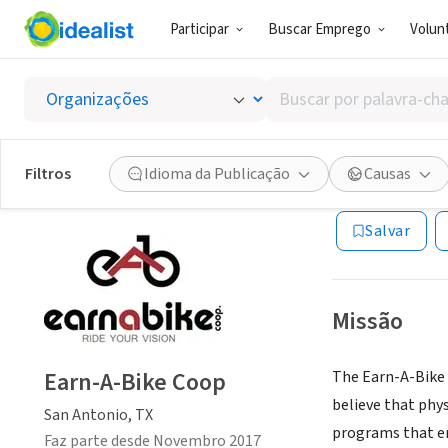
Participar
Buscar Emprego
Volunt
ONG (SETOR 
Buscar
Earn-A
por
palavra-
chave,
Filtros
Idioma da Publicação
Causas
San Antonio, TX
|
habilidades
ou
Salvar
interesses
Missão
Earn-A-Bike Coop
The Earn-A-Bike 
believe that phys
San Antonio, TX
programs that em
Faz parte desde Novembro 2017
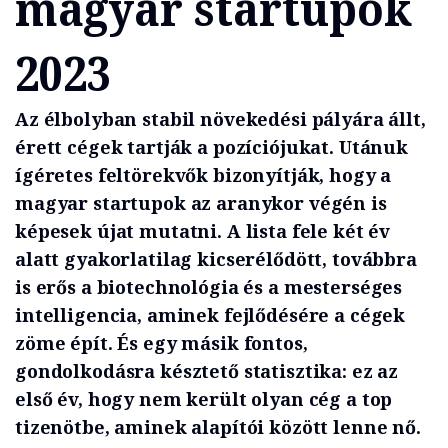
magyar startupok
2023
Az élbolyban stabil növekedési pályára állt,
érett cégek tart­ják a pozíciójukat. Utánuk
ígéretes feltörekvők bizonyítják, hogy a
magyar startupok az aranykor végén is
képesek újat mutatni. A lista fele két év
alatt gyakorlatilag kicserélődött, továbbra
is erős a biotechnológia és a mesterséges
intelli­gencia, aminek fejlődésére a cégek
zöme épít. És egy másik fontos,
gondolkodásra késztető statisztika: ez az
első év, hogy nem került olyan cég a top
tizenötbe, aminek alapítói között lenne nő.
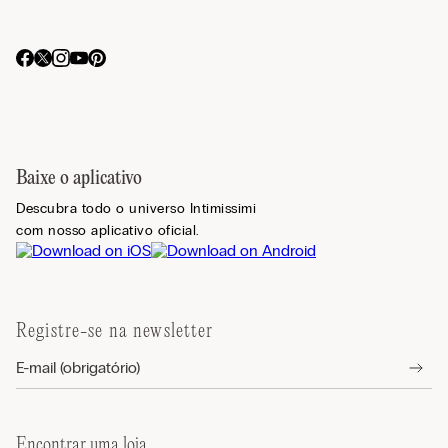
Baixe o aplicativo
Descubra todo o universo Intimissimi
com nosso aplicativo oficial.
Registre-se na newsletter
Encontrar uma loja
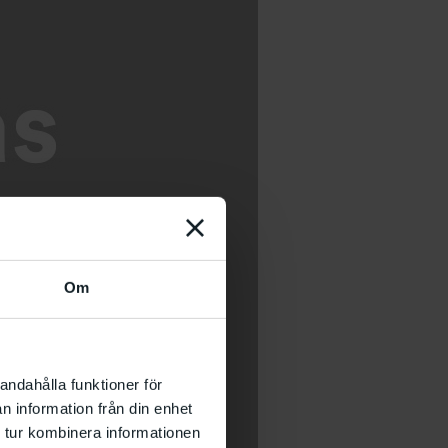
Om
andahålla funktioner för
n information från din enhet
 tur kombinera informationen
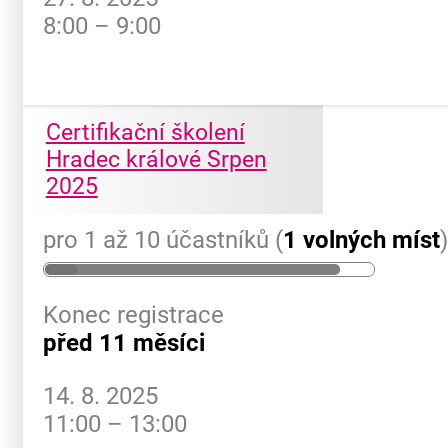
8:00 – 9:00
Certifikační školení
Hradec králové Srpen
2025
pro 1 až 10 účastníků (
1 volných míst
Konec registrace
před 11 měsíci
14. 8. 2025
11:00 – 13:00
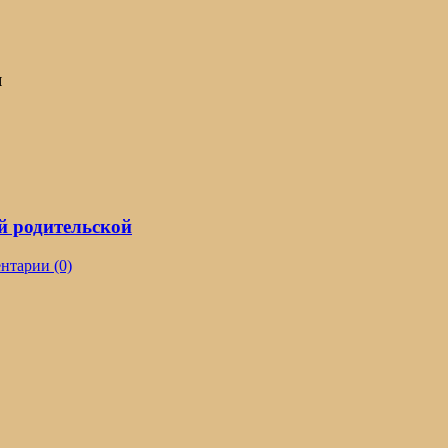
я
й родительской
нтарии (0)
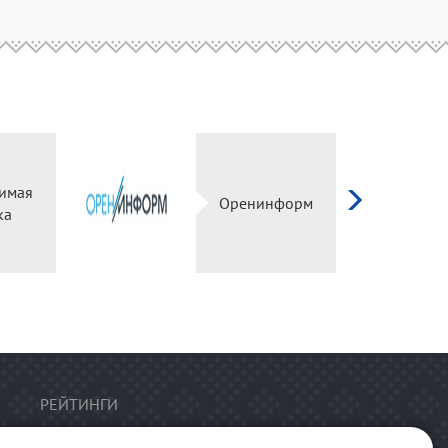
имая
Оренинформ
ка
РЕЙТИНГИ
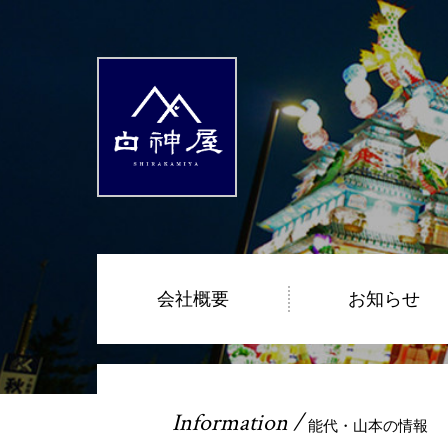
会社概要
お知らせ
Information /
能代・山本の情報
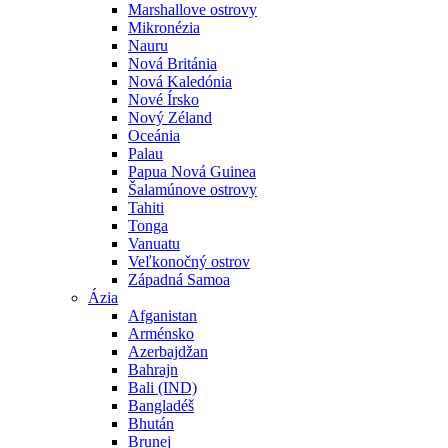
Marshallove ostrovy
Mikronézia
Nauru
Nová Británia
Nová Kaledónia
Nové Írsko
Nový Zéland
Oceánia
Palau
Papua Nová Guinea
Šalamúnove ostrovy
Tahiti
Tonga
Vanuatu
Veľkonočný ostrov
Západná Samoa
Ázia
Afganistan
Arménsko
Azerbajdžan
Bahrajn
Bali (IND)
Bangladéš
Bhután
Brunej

== Work item ==
From the records, copy out each line that includes the string "ostrovy".

== Answer space ==
Marshallove ostrovy
Šalamúnove ostrovy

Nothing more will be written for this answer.